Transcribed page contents
******
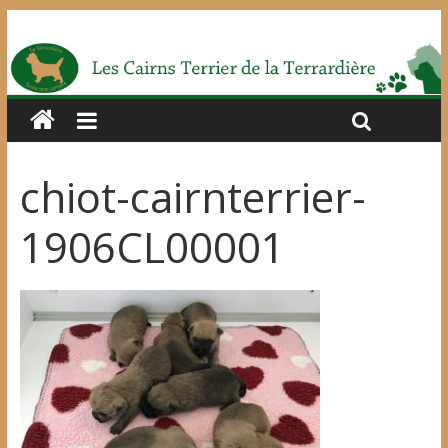
chiot-cairnterrier-
1906CL00001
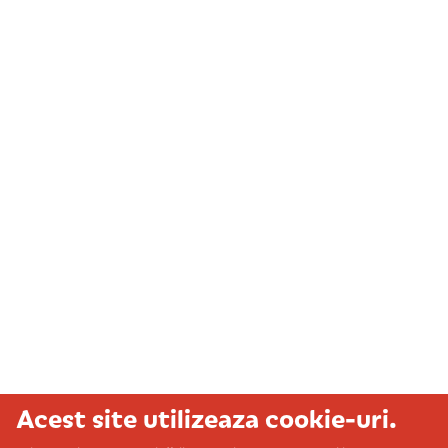
Acest site utilizeaza cookie-uri.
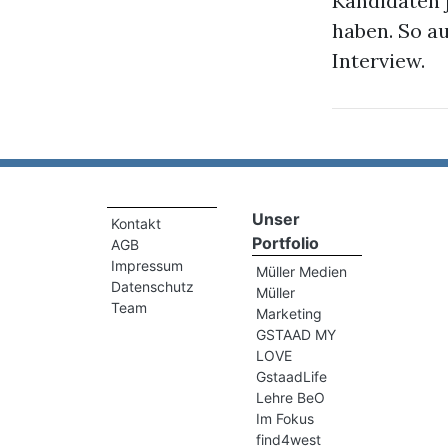
Kandidaten 
haben. So a
Interview.
Unser
Kontakt
Portfolio
AGB
Impressum
Müller Medien
Datenschutz
Müller
Team
Marketing
GSTAAD MY
LOVE
GstaadLife
Lehre BeO
Im Fokus
find4west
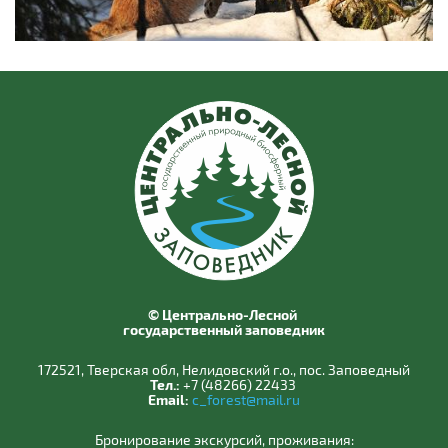
© Центрально-Лесной
государственный заповедник
172521, Тверская обл, Нелидовский г.о., пос. Заповедный
Тел.:
+7 (48266) 22433
Email:
c_forest@mail.ru
Бронирование экскурсий, проживания:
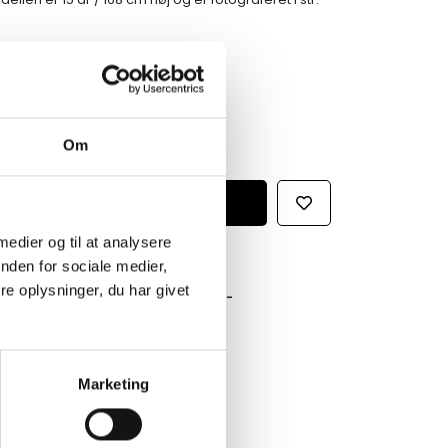
Om
 medier og til at analysere
nden for sociale medier,
e oplysninger, du har givet
GRATIS FRAGT PÅ KØB OVER 300,-
På ordre under er fragtprisen 29,-
HURTIG LEVERING 1-3 HVERDAGE
Ved bestilling inden kl. 16.00
Marketing
KUNDESERVICE & SUPPORT
Ring på 23 37 27 84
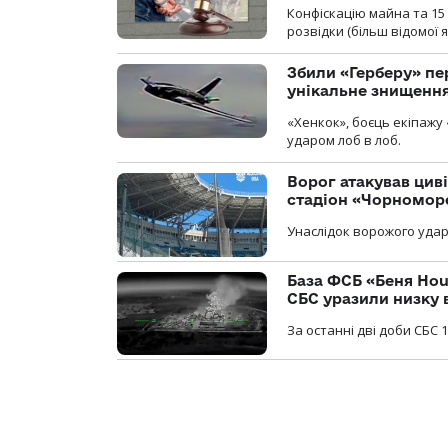
Конфіскацію майна та 15 
розвідки (більш відомої як
Збили «Герберу» пе
унікальне знищенн
«Хенкок», боєць екіпажу 
ударом лоб в лоб.
Ворог атакував ци
стадіон «Чорномор
Унаслідок ворожого удар
База ФСБ «Беня Hou
СБС уразили низку 
За останні дві доби СБС 1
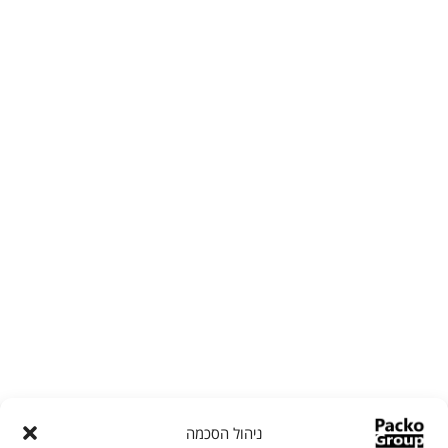
ניהול הסכמה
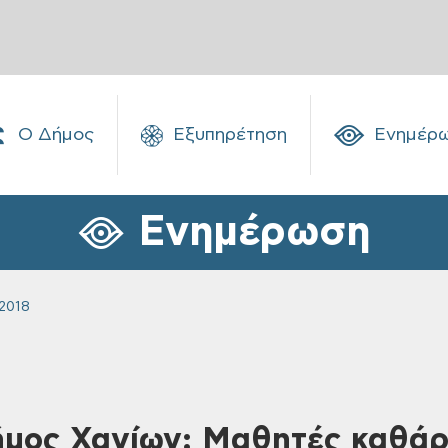
Ο Δήμος
Εξυπηρέτηση
Ενημέρ
Ενημέρωση
2018
ήμος Χανίων: Μαθητές καθάρ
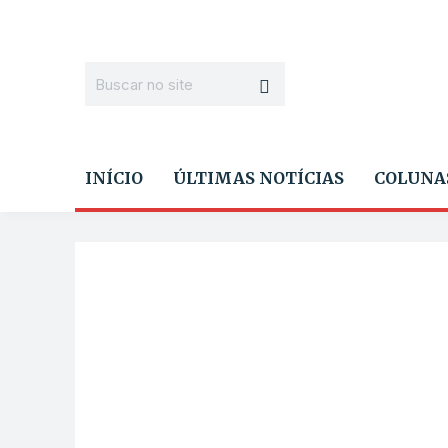
INÍCIO
ÚLTIMAS NOTÍCIAS
COLUNA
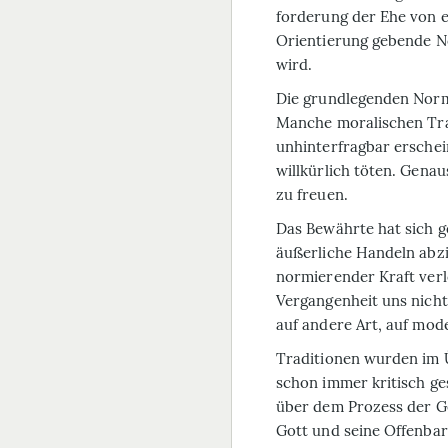
forderung der Ehe von e
Orientierung gebende N
wird.
Die grundlegenden Norm
Manche moralischen Trad
unhinterfragbar ersche
willkürlich töten. Genau
zu freuen.
Das Bewährte hat sich g
äußerliche Handeln abzi
normierender Kraft verl
Vergangenheit uns nicht
auf andere Art, auf mod
Traditionen wurden im 
schon immer kritisch ge
über dem Prozess der Ge
Gott und seine Offenbar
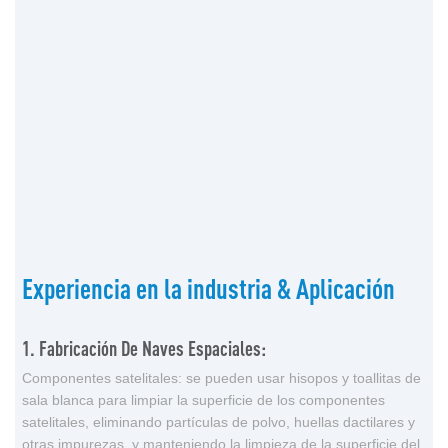
Experiencia en la industria & Aplicación
1. Fabricación De Naves Espaciales:
Componentes satelitales: se pueden usar hisopos y toallitas de
sala blanca para limpiar la superficie de los componentes
satelitales, eliminando partículas de polvo, huellas dactilares y
otras impurezas, y manteniendo la limpieza de la superficie del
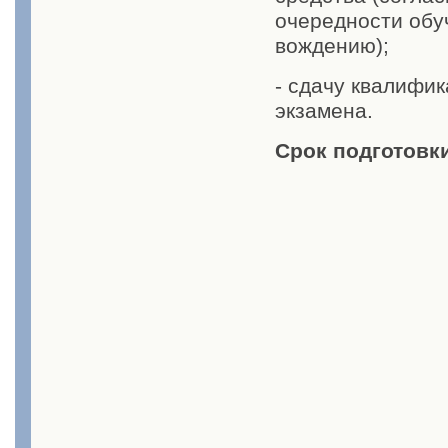
очередности обу
вождению);
- сдачу квалифи
экзамена.
Срок подготовки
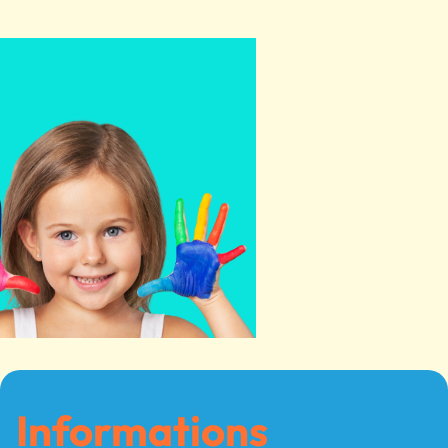
Informations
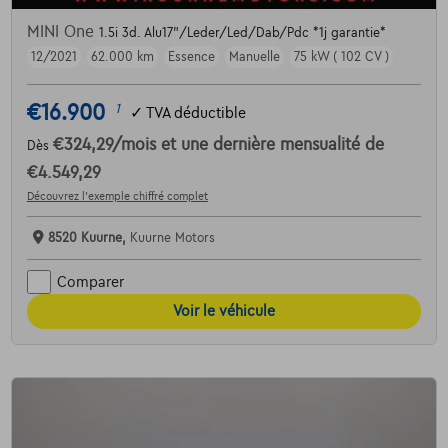
MINI One
1.5i 3d. Alu17"/Leder/Led/Dab/Pdc *1j garantie*
12/2021
62.000 km
Essence
Manuelle
75 kW ( 102 CV )
€16.900
1
✓
TVA déductible
€324,29
/mois
et une dernière mensualité de
Dès
€4.549,29
Découvrez l’exemple chiffré complet
8520 Kuurne,
Kuurne Motors
Comparer
Voir le véhicule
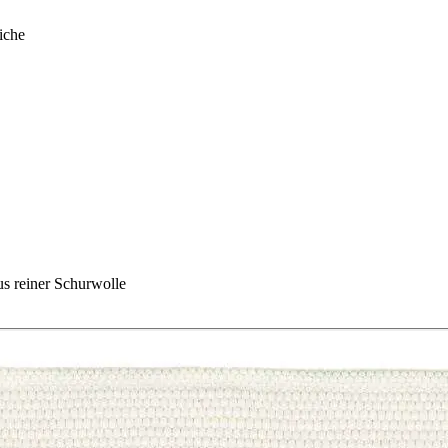
iche
 reiner Schurwolle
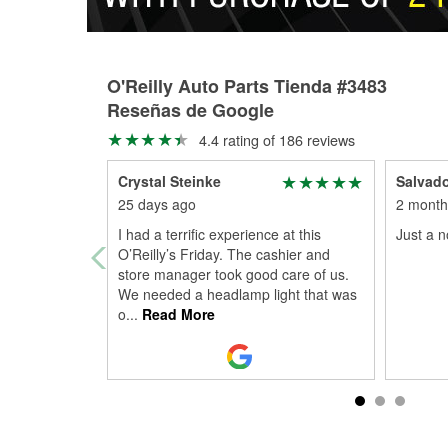
O'Reilly Auto Parts Tienda #3483
Reseñas de Google
4.4 rating of 186 reviews
Crystal Steinke
Salvado
25 days ago
2 month
I had a terrific experience at this
Just a n
O’Reilly’s Friday. The cashier and
store manager took good care of us.
We needed a headlamp light that was
o
...
Read More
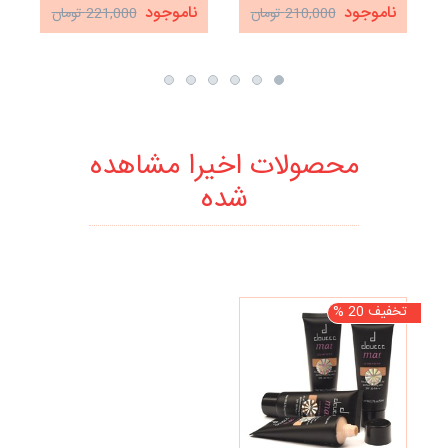
ناموجود
ناموجود
210,000 تومان
221,000 تومان
محصولات اخیرا مشاهده
شده
تخفیف 20 %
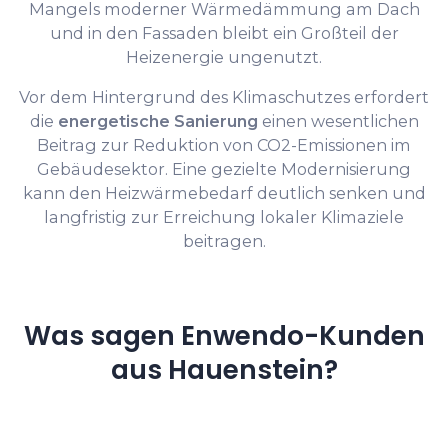
Mangels moderner Wärmedämmung am Dach
und in den Fassaden bleibt ein Großteil der
Heizenergie ungenutzt.
Vor dem Hintergrund des Klimaschutzes erfordert
die
energetische Sanierung
einen wesentlichen
Beitrag zur Reduktion von CO2-Emissionen im
Gebäudesektor. Eine gezielte Modernisierung
kann den Heizwärmebedarf deutlich senken und
langfristig zur Erreichung lokaler Klimaziele
beitragen.
Was sagen Enwendo-Kunden
aus Hauenstein?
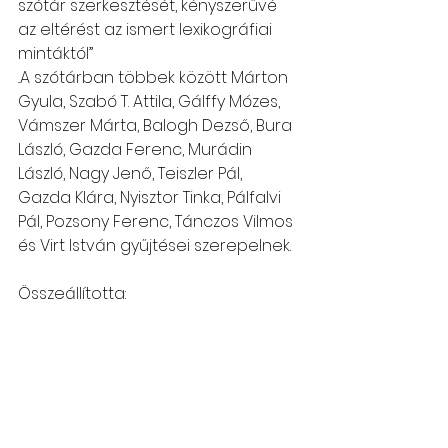
szótár szerkesztését, kényszerűvé 
az eltérést az ismert lexikográfiai 
mintáktól”
..A szótárban többek között Márton 
Gyula, Szabó T. Attila, Gálffy Mózes, 
Vámszer Márta, Balogh Dezső, Bura 
László, Gazda Ferenc, Murádin 
László, Nagy Jenő, Teiszler Pál, 
Gazda Klára, Nyisztor Tinka, Pálfalvi 
Pál, Pozsony Ferenc, Tánczos Vilmos 
és Virt István gyűjtései szerepelnek.
Összeállította:
László Ildikó
Csángó témájú könyv, videó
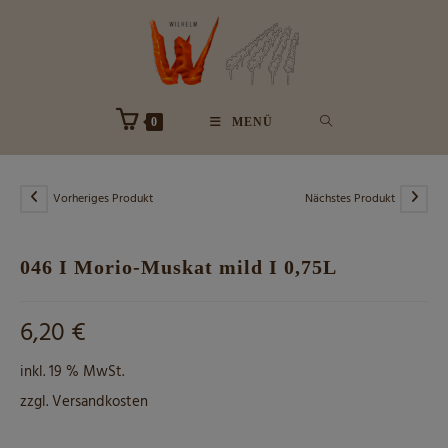
Zum
Inhalt
springen
0
MENÜ
Vorheriges Produkt
Nächstes Produkt
046 I Morio-Muskat mild I 0,75L
6,20
€
inkl. 19 % MwSt.
zzgl.
Versandkosten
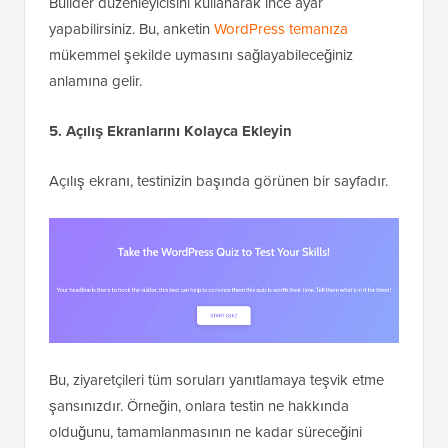
Builder düzenleyicisini kullanarak ince ayar
yapabilirsiniz. Bu, anketin
WordPress temanıza
mükemmel şekilde uymasını sağlayabileceğiniz
anlamına gelir.
5. Açılış Ekranlarını Kolayca Ekleyin
Açılış ekranı, testinizin başında görünen bir sayfadır.
Bu, ziyaretçileri tüm soruları yanıtlamaya teşvik etme
şansınızdır. Örneğin, onlara testin ne hakkında
olduğunu, tamamlanmasının ne kadar süreceğini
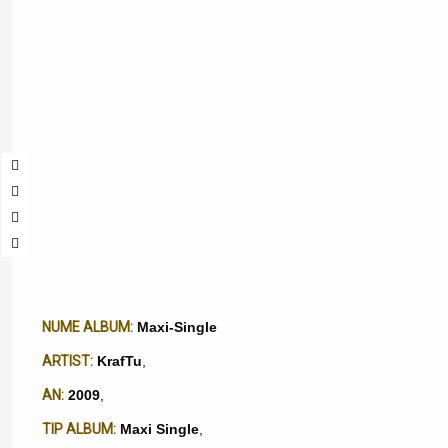
NUME ALBUM:
Maxi-Single
ARTIST:
KrafTu
,
AN:
2009
,
TIP ALBUM:
Maxi Single
,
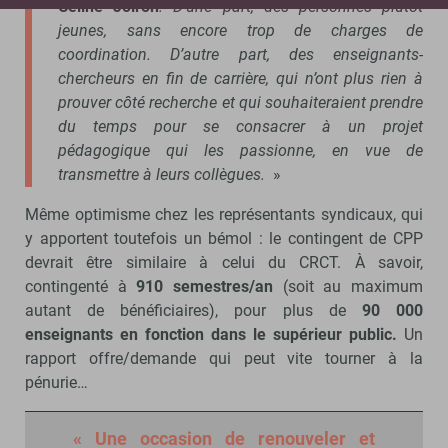
Céline Joiron
. D’une part, des personnes plutôt
jeunes, sans encore trop de charges de
coordination. D’autre part, des enseignants-
chercheurs en fin de carrière, qui n’ont plus rien à
prouver côté recherche et qui souhaiteraient prendre
du temps pour se consacrer à un projet
pédagogique qui les passionne, en vue de
transmettre à leurs collègues.
»
Même optimisme chez les représentants syndicaux, qui
y apportent toutefois un bémol : le contingent de CPP
devrait être similaire à celui du CRCT. À savoir,
contingenté à
910 semestres/an
(soit au maximum
autant de bénéficiaires), pour plus de
90 000
enseignants en fonction dans le supérieur public.
Un
rapport offre/demande qui peut vite tourner à la
pénurie…
« Une occasion de renouveler et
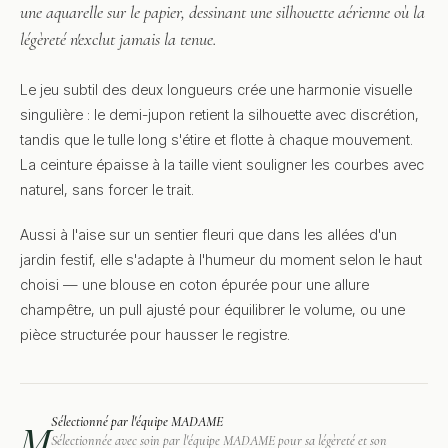
une aquarelle sur le papier, dessinant une silhouette aérienne où la
légèreté n'exclut jamais la tenue.
Le jeu subtil des deux longueurs crée une harmonie visuelle
singulière : le demi-jupon retient la silhouette avec discrétion,
tandis que le tulle long s'étire et flotte à chaque mouvement.
La ceinture épaisse à la taille vient souligner les courbes avec
naturel, sans forcer le trait.
Aussi à l'aise sur un sentier fleuri que dans les allées d'un
jardin festif, elle s'adapte à l'humeur du moment selon le haut
choisi — une blouse en coton épurée pour une allure
champêtre, un pull ajusté pour équilibrer le volume, ou une
pièce structurée pour hausser le registre.
Sélectionné par l'équipe MADAME
M
Sélectionnée avec soin par l'équipe MADAME pour sa légèreté et son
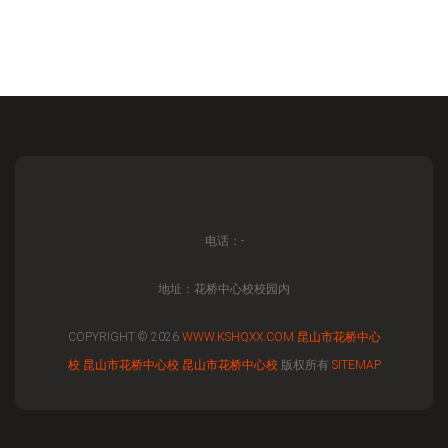
电话：-
地址：花桥中心校校园内
COPYRIGHT © 2026
WWW.KSHQXX.COM
昆山市花桥中心
校
昆山市花桥中心校
昆山市花桥中心校
版权所有
SITEMAP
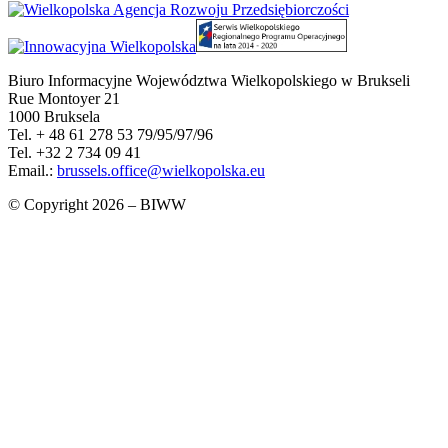
Biuro Informacyjne Województwa Wielkopolskiego w Brukseli
Rue Montoyer 21
1000 Bruksela
Tel. + 48 61 278 53 79/95/97/96
Tel. +32 2 734 09 41
Email.:
brussels.office@wielkopolska.eu
© Copyright 2026 – BIWW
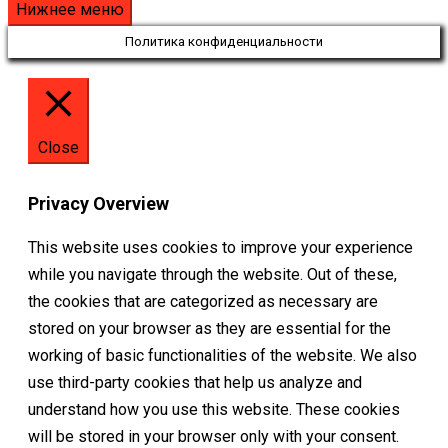
Нижнее меню
Политика конфиденциальности
Close
Privacy Overview
This website uses cookies to improve your experience
while you navigate through the website. Out of these,
the cookies that are categorized as necessary are
stored on your browser as they are essential for the
working of basic functionalities of the website. We also
use third-party cookies that help us analyze and
understand how you use this website. These cookies
will be stored in your browser only with your consent.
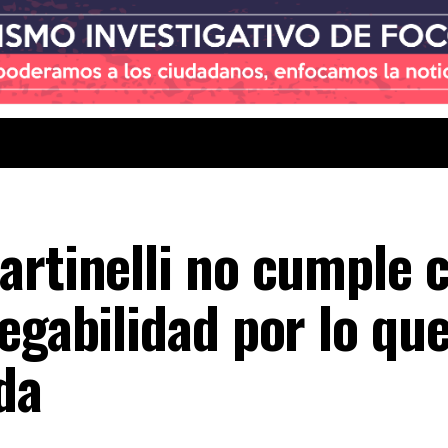
artinelli no cumple c
egabilidad por lo qu
da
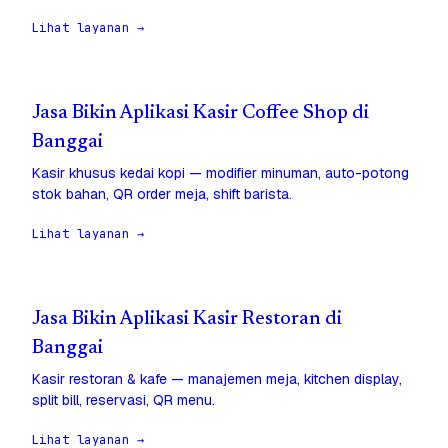
Lihat layanan →
Jasa Bikin Aplikasi Kasir Coffee Shop di
Banggai
Kasir khusus kedai kopi — modifier minuman, auto-potong
stok bahan, QR order meja, shift barista.
Lihat layanan →
Jasa Bikin Aplikasi Kasir Restoran di
Banggai
Kasir restoran & kafe — manajemen meja, kitchen display,
split bill, reservasi, QR menu.
Lihat layanan →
******
EXERCISE ->
Your answer should be a single number: how many lines in the preceding entries contain "cookies".

ANSWER ->
4